Entries shown:
--- START ---
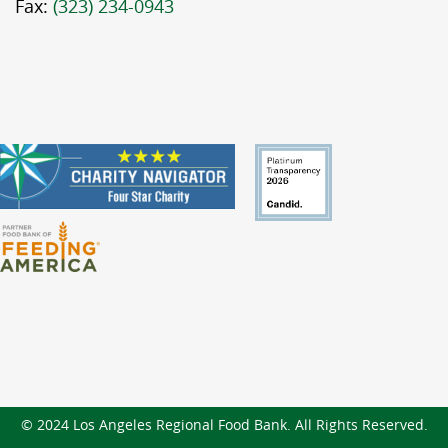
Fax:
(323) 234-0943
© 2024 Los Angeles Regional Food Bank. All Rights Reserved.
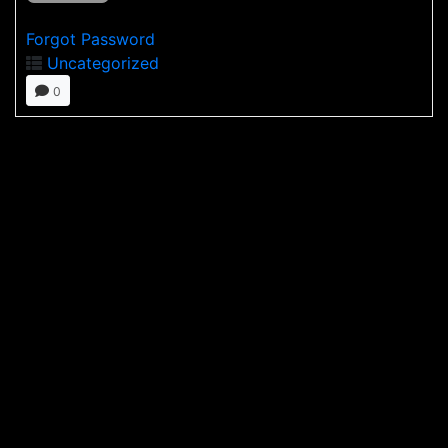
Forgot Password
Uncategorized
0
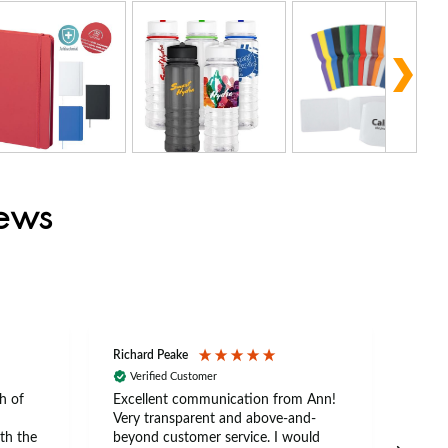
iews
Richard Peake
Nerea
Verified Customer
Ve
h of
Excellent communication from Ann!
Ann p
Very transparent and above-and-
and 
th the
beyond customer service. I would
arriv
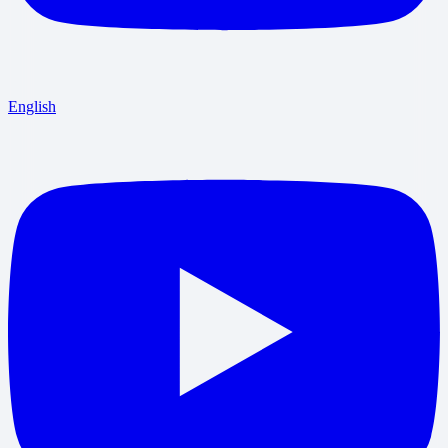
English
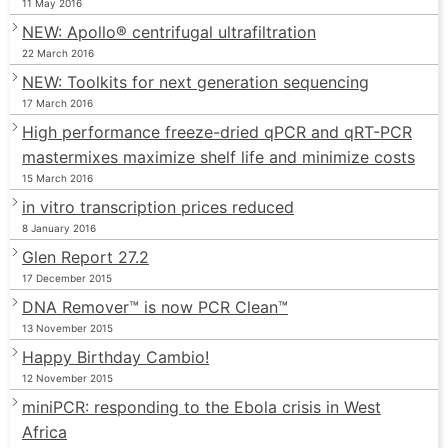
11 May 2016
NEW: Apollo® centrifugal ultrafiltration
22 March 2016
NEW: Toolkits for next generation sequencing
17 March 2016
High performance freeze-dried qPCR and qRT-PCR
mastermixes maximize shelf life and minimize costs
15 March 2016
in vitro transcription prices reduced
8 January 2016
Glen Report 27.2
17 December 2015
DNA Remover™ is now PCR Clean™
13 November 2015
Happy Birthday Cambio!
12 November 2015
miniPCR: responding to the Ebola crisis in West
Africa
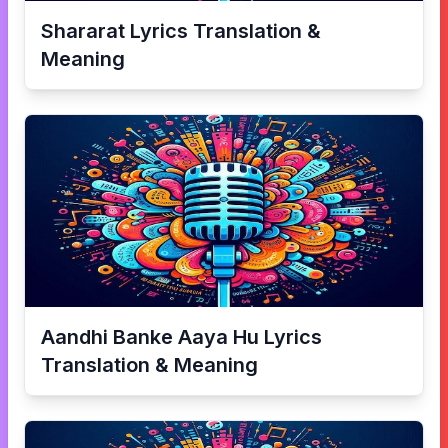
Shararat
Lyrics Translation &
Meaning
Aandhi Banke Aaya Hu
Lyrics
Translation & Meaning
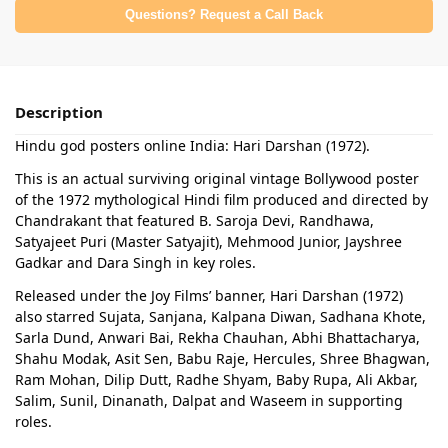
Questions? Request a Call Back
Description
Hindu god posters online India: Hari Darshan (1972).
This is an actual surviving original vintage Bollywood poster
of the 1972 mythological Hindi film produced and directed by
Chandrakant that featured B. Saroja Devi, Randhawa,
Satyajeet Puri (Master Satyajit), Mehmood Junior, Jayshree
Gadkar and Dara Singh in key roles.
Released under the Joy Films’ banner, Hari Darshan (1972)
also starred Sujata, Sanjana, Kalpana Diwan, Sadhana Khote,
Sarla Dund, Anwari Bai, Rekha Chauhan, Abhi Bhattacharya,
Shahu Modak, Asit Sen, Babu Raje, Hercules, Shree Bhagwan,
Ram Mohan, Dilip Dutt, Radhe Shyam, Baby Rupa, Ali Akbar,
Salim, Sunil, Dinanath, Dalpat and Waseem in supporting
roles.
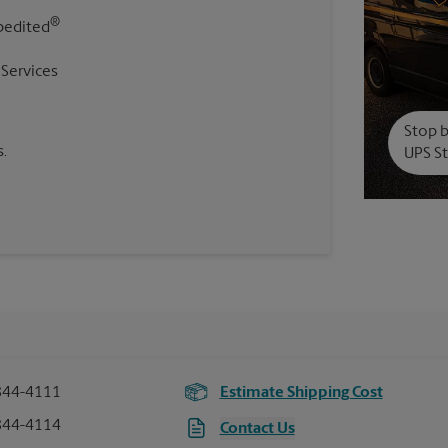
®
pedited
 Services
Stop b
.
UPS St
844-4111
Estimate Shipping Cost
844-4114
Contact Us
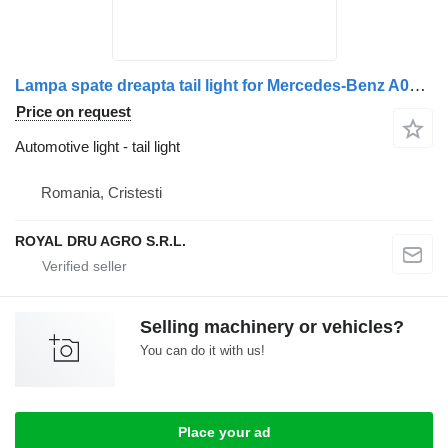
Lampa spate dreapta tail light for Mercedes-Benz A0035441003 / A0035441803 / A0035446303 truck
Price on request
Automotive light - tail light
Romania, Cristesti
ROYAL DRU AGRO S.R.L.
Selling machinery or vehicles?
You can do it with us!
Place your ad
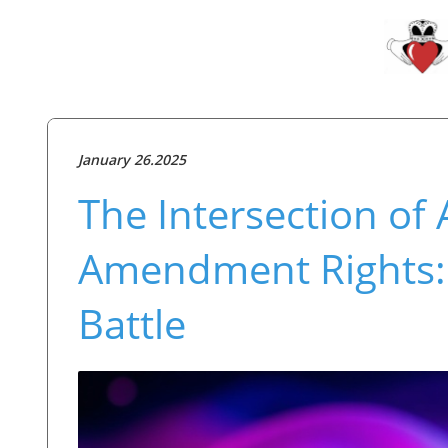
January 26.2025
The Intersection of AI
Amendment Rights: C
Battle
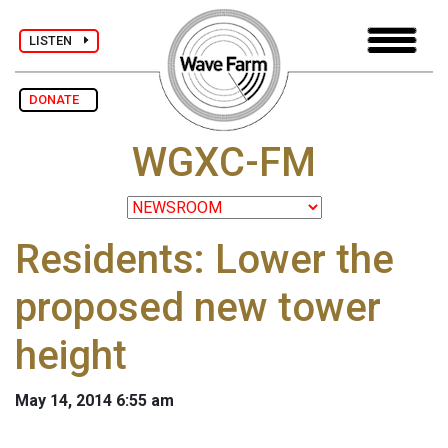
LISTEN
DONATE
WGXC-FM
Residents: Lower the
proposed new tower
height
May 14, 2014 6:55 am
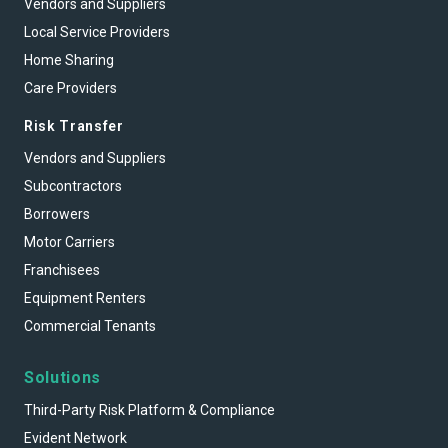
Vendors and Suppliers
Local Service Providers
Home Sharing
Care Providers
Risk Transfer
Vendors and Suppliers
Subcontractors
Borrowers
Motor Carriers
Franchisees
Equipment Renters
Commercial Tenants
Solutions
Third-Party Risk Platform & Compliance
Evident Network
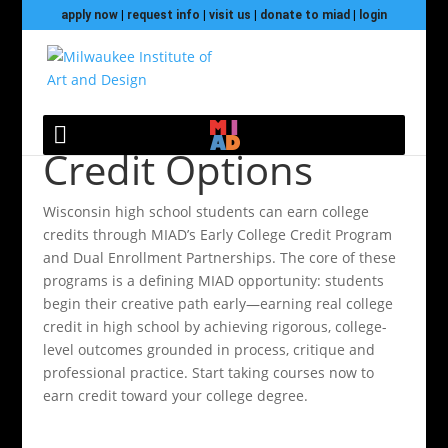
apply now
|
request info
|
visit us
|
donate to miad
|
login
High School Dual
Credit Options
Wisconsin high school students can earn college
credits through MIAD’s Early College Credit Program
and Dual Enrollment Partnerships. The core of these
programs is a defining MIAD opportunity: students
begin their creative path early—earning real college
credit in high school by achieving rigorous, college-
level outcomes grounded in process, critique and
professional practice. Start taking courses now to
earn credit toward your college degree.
--- END ---
Requirement: Repeat, exactly and in full, all records above, but include no pictures.

Reply:
Fax:
(323) 234-0943
© 2024 Los Angeles Regional Food Bank. All Rights Reserved.
Forgot Password
Uncategorized
0
iews
Richard Peake
Nerea
Verified Customer
Ve
h of
Excellent communication from Ann!
Ann p
Very transparent and above-and-
and 
th the
beyond customer service. I would
arriv
English
11 May 2016
NEW: Apollo® centrifugal ultrafiltration
22 March 2016
NEW: Toolkits for next generation sequencing
17 March 2016
High performance freeze-dried qPCR and qRT-PCR
mastermixes maximize shelf life and minimize costs
15 March 2016
in vitro transcription prices reduced
8 January 2016
Glen Report 27.2
17 December 2015
DNA Remover™ is now PCR Clean™
13 November 2015
Happy Birthday Cambio!
12 November 2015
miniPCR: responding to the Ebola crisis in West
Africa
Shararat
Lyrics Translation &
Meaning
Aandhi Banke Aaya Hu
Lyrics
Translation & Meaning
Questions? Request a Call Back
Description
Hindu god posters online India: Hari Darshan (1972).
This is an actual surviving original vintage Bollywood poster
of the 1972 mythological Hindi film produced and directed by
Chandrakant that featured B. Saroja Devi, Randhawa,
Satyajeet Puri (Master Satyajit), Mehmood Junior, Jayshree
Gadkar and Dara Singh in key roles.
Released under the Joy Films’ banner, Hari Darshan (1972)
also starred Sujata, Sanjana, Kalpana Diwan, Sadhana Khote,
Sarla Dund, Anwari Bai, Rekha Chauhan, Abhi Bhattacharya,
Shahu Modak, Asit Sen, Babu Raje, Hercules, Shree Bhagwan,
Ram Mohan, Dilip Dutt, Radhe Shyam, Baby Rupa, Ali Akbar,
Salim, Sunil, Dinanath, Dalpat and Waseem in supporting
roles.
®
pedited
 Services
Stop b
.
UPS St
844-4111
Estimate Shipping Cost
844-4114
Contact Us
Lampa spate dreapta tail light for Mercedes-Benz A0035441003 / A0035441803 / A0035446303 truck
Price on request
Automotive light - tail light
Romania, Cristesti
ROYAL DRU AGRO S.R.L.
Selling machinery or vehicles?
You can do it with us!
Place your ad
January 26.2025
The Intersection of AI
Amendment Rights: C
Battle
LISTEN
DONATE
WGXC-FM
Residents: Lower the
proposed new tower
height
May 14, 2014 6:55 am
Vendors and Suppliers
Local Service Providers
Home Sharing
Care Providers
Risk Transfer
Vendors and Suppliers
Subcontractors
Borrowers
Motor Carriers
Franchisees
Equipment Renters
Commercial Tenants
Solutions
Third-Party Risk Platform & Compliance
Evident Network
apply now
|
request info
|
visit us
|
donate to miad
|
login
High School Dual
Credit Options
Wisconsin high school students can earn college
credits through MIAD’s Early College Credit Program
and Dual Enrollment Partnerships. The core of these
programs is a defining MIAD opportunity: students
begin their creative path early—earning real college
credit in high school by achieving rigorous, college-
level outcomes grounded in process, critique and
professional practice. Start taking courses now to
earn credit toward your college degree.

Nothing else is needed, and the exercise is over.